Este sábado 11 de abril a las 17 horas, en Berón de Astrada 5300, en la localidad de La Tablada, se llevará adelante una nueva jornada de señalización en el marco de la iniciativa Esquinas por la Memoria, esta vez en homenaje a José Reinaldo Rizzo, detenido desaparecido y asesinado por la dictadura cívico-militar. La actividad es impulsada por H.I.J.O.S. La Matanza, la Mesa de la Memoria local y el Instituto Centro San José de González Catán, en una acción colectiva que vuelve a poner en primer plano la disputa por el sentido del pasado en el espacio público.
Rizzo fue secuestrado el 17 de noviembre de 1976 en su vivienda de La Tablada, en un operativo violento que formó parte del engranaje sistemático del terrorismo de Estado desplegado durante esos años. Tras su secuestro, fue trasladado a la Brigada de Investigaciones de San Justo, donde permaneció cautivo hasta aproximadamente el 20 de diciembre. Luego fue derivado a la Brigada de Investigaciones de Avellaneda, uno de los centros clandestinos más emblemáticos del circuito represivo, conocido como “El Infierno”, donde se pierde su rastro en el marco de las prácticas de desaparición forzada.

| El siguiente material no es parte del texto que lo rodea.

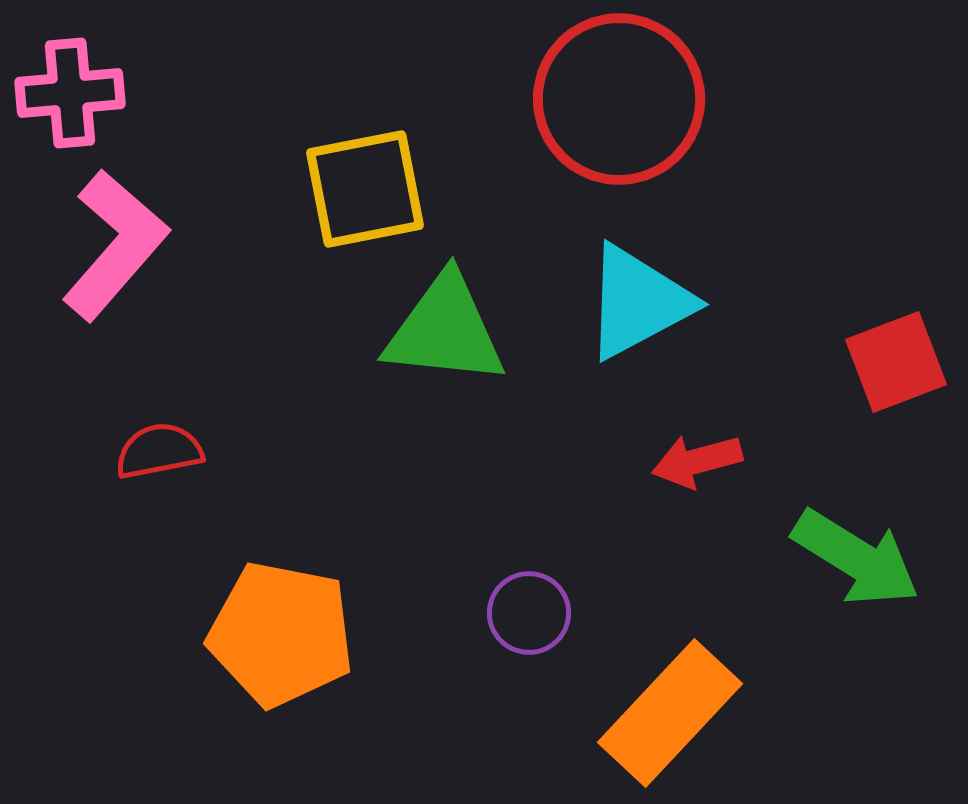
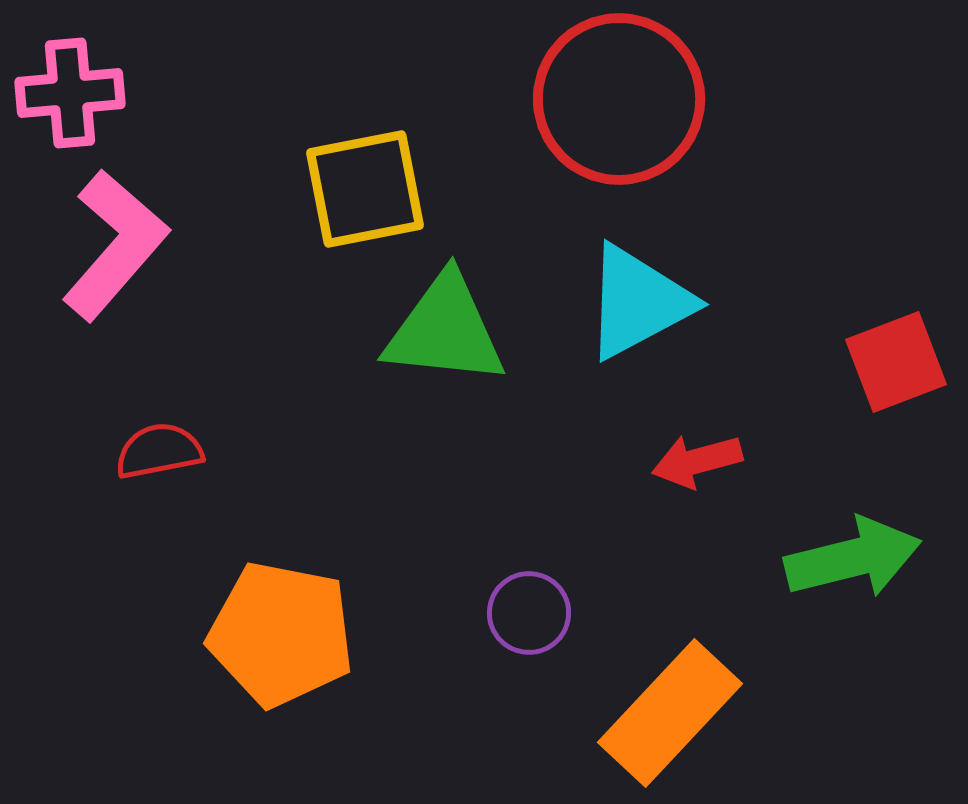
green arrow: moved 3 px left; rotated 46 degrees counterclockwise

La señalización de estos espacios no es un gesto simbólico aislado, sino una intervención política concreta sobre el territorio. Allí donde el aparato represivo intentó imponer el silencio, la desaparición y el anonimato, las organizaciones de derechos humanos inscriben memoria, reconstruyen historias y restituyen identidades. Cada esquina marcada es también una forma de señalar que el horror tuvo lugar en los barrios, en las casas, en la vida cotidiana, y que su recuerdo sigue siendo una herramienta central para la construcción democrática.

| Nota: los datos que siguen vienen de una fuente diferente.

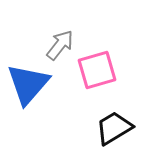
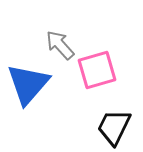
gray arrow: rotated 80 degrees counterclockwise
black trapezoid: moved 1 px up; rotated 33 degrees counterclockwise
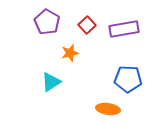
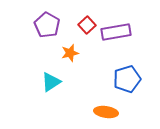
purple pentagon: moved 3 px down
purple rectangle: moved 8 px left, 3 px down
blue pentagon: moved 1 px left; rotated 20 degrees counterclockwise
orange ellipse: moved 2 px left, 3 px down
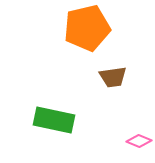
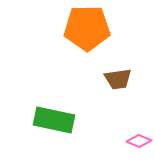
orange pentagon: rotated 12 degrees clockwise
brown trapezoid: moved 5 px right, 2 px down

En ese sentido, la jornada del sábado se inscribe en una larga tradición de lucha por memoria, verdad y justicia, que en La Matanza mantiene una fuerte presencia territorial. Señalizar la esquina donde Rizzo fue secuestrado implica no solo homenajear su vida y su militancia, sino también disputar el sentido del espacio público frente a los intentos de negacionismo y relativización del terrorismo de Estado. Es, en definitiva, arrebatarle al olvido aquello que el aparato represivo quiso borrar, y afirmar que en cada barrio hay historias que siguen interpelando el presente.